Le sue ragioni: “Io voterò a favore della riforma costituzionale, per tre motivi: c’è bisogno di innovare una bellissima costituzione come la nostra. Poi, sono molto angosciato dalla crisi della democrazia, crisi in primo luogo di capacità di decisione, che vede una tendenza a tenere tutto com’è. Infine, temo l’instabilità politica che potrebbe aprirsi se dovesse vincere il NO, perché un momento di instabilità sarebbe molto pericoloso per l’Italia. Non penso che questa riforma sia la panacea di tutti i mali, ma penso che sia la scelta che favorisce l’innovazione. E poi diciamocelo, se non passa la riforma, se ne riparlerà tra tanti anni”.
Veltroni ha commentato anche il sostegno al No di D’Alema e Bersani, dichiarandosi non sorpreso. “Quando si parla di costituzione penso sia legittimo avere idee diverse. Ma mi piacerebbe che tutto venga gestito molto meglio”, si augura Veltroni.

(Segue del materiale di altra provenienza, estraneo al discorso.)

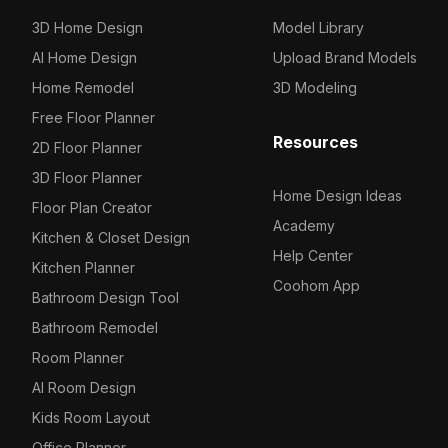
3D Home Design
Model Library
Others
Wall Decorations
Decoration
Industrial equipment
726
16
16
85
AI Home Design
Upload Brand Models
Bar Decoration
Shelf
71
63
Home Remodel
3D Modeling
Lights
Production line
18
3
Free Floor Planner
Resources
2D Floor Planner
Background Wall
Transport
1
5
3D Floor Planner
Home Design Ideas
Bar Counters
Others
176
26
Floor Plan Creator
Academy
Kitchen & Closet Design
Ceilings
72
Help Center
Kitchen Planner
Dancefloors
1
Coohom App
Bathroom Design Tool
Cabinets
18
Bathroom Remodel
Room Planner
Tables / Chairs
26
AI Room Design
Others
17
Kids Room Layout
Office Planner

L’intervista a Otto e mezzo è stata anche l’occasione per parlare non solo del voto sul referendum costituzionale del 4 dicembre, ma anche di questioni politiche nazionali e internazionali.
“Quando sento dire Trump, Le Pen e poi sento citare Grillo, penso sia una semplificazione propagandistica. Perché Grillo è completamente diverso. Non sono d’accordo su molte cose con i 5 Stelle ma associarli a Le Pen significa non dirsi la verità e fare un errore politico”. “Non penso – ha aggiunto Veltroni – che Renzi sia l’unico argine al populismo e al trumpismo. Ma bisogna stare attenti: con l’aria che tira, si rischia di scuotere un albero per raccogliere le mele, e ci si ritrova con i rami in testa”.
Quanto al lavoro che sta svolgendo la sindaca di Roma Virginia Raggi, l’ex primo cittadino della Capitale non si è voluto pronunciare: “Giudicare il lavoro dopo solo 6 mesi, penso che sia scorretto”.